# Deciphering B12 VIN numbers



## 7RIPP3R (Sep 27, 2002)

Hello everyone!
Here's a newbie question....

How do you decipher NISSAN's VIN numbers?  

Is there a link to a site that anyone can share??? I did a search within this forum but had gotten no luck. So... Holla back

-7RIpp


----------



## RiceBox (Apr 30, 2002)

This is for Sentras

http://www.sentra.net/tech/gen-vin.php?

What are you trying to find out about the car???


----------



## 7RIPP3R (Sep 27, 2002)

I have just been given an 87 sentra 2DR with 65K original miles (This car was my aunt's weekend driver). I am now trying to decipher it's trim level. It has a 5spd manual tranny carbureated and no tach meter. I'm not even sure if they where categorized by trim level.

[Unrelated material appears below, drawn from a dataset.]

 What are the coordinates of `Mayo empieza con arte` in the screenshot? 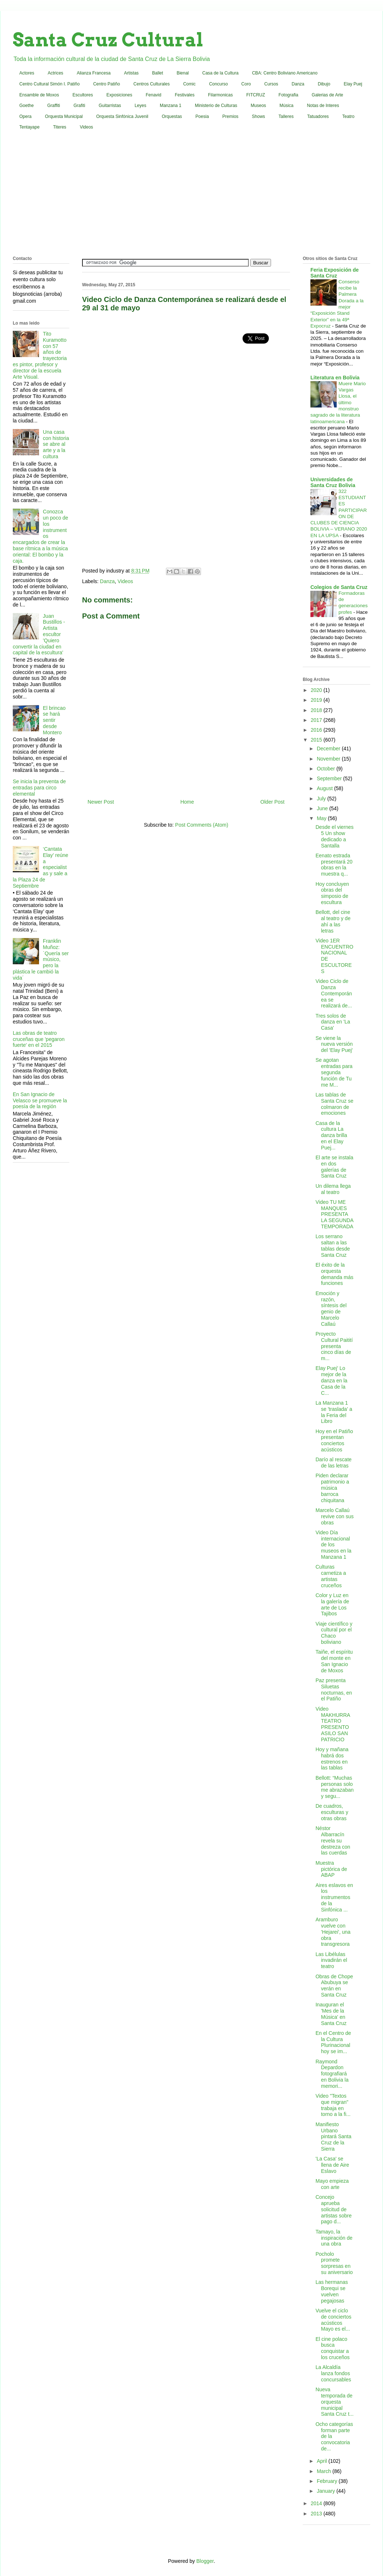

any info would be great! Thanks.

-7Ripp


----------



## RiceBox (Apr 30, 2002)

Yeah there are different trim levels, but they were all carbed and didn't have a tach. Does it have A/C, or P/S???


----------



## 7RIPP3R (Sep 27, 2002)

no P/S nor A/C its a workout to parallel park and i will loose weight during summer next year. I think it might be the base level but I'm not sure. btw, what are the trim levels for this year anyways?

thanks.


----------



## RiceBox (Apr 30, 2002)

Probably base model if it doesn't have any markings on it, espcially if it doesn't have P/S.


----------



## 7RIPP3R (Sep 27, 2002)

Thanks for all your input RB! 

Now it's off to searching for info on putting an a/c unit before next summer. Hopefully someone has posted this question before.

peace.


----------



## RiceBox (Apr 30, 2002)

Don't bother with the A/C. My car has it and I don't bother using it because the car can barely move when the A/C is on. The max speed is about 70-75 MPH


----------



## Guest (Oct 11, 2002)

Yeah, I never use A/C either. It doesn't get that hot in New York anyway, right.


----------



## 7RIPP3R (Sep 27, 2002)

jazziz said:


> *Yeah, I never use A/C either. It doesn't get that hot in New York anyway, right. *


well... we've had a few heatwaves and it does get a bit uncomfortable during the summer time in the city. (all that concrete stores a lot of heat). But summer is a long ways away. the a/c install -if i decide to go with it- will have to wait till spring. I've switched over to modifiyingmy carb intake. read a few threads about it, looks like i will have to be creative.


----------